RESULTADOS E DISCUSSÃO:
De fato, esse protocolo reduziu a amplitude do potencial de ação coletivo registrado no GD do hipocampo dorsal em 45% (amplitude media da primeira e da ultima hora de estimulação: 7,3 ± 3,0 mV e 4,1 ± 1,5 mV, respectivamente; p<0,05; teste t). O monitoramento continuo do potencial de campo local, realizado no GD e em CA3 simultaneamente, mostrou que o protocolo de estimulação empregado foi eficaz em (i) aumentar a duração (64,6 ± 9,3 ms vs. 70,5 ±11,5 ms) e reduzir (ii) a entropia (3,72 ± 0,28 vs. 3,58 ± 0,30), (iii) o índice pOAF (0,20 ± 0,08 vs. 0,15 ± 0,07) e (iv) o modo espectral (237,5 ± 15,8 Hz vs. 228,7 ± 15,2 Hz) das pOAF (valores do GD, expressos como media ± desvio-padrão, para os períodos “pré” e “pós” estimulação respectivamente; p<0,05; teste t).
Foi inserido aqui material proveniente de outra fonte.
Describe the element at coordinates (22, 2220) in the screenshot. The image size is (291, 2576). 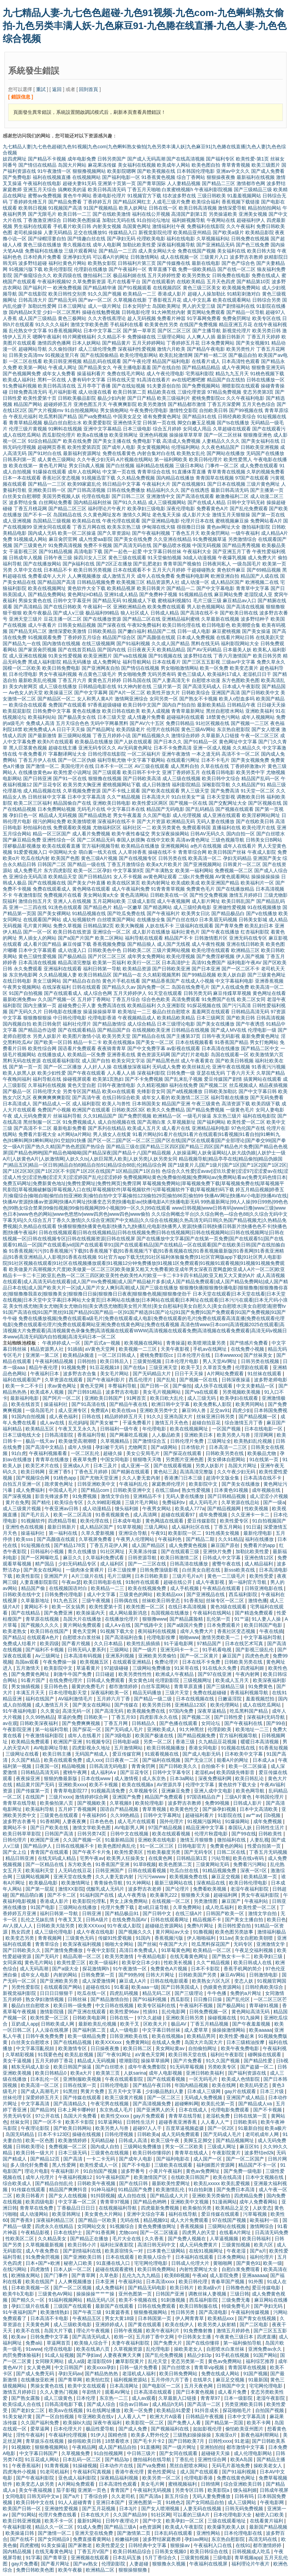
I see `国产香蕉9` at that location.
Ainda, este protocolo reduziu significativamente a frequência de crises espontâneas (1,8 ± 0,4 vs. 1,0 ± 0,3 crises/hora; “pre” e “pós” estimulação, respectivamente; p<0,05; teste t). Curiosamente, observamos um aumento na duração media das crises espontâneas após o termino do protocolo (39,7 ± 6,0 vs. 51,6 ± 12,5 s; “pre” e “pós” estimulação respectivamente; p<0,05; teste t).
CONCLUSÕES:
Estes resultados sugerem que a redução da excitabilidade neuronal, por meio de protocolos de estimulação elétrica prolongados e de baixa frequência, tem grande potencial para alterar o perfil espectral das pOAF e reduzir a frequência de crises espontâneas. Apesar de preliminar, este trabalho contribui para o desenvolvimento de novas terapias para as epilepsias baseadas em EIC. O maior proveito dessa tecnologia não se dará apenas pela redução dos custos e riscos associados a cirurgia de ressecção do foco epiléptico, mas principalmente, na recuperação da qualidade de vida de um individuo com epilepsia. Esse é o objetivo ultimo dos pesquisadores de ciência básica interessados em desenvolver novas terapias e tratamentos para essa síndrome neurológica.
Palavras-chave: Epilepsia do lobo temporal, Modelos animais, Oscilações de alta frequência.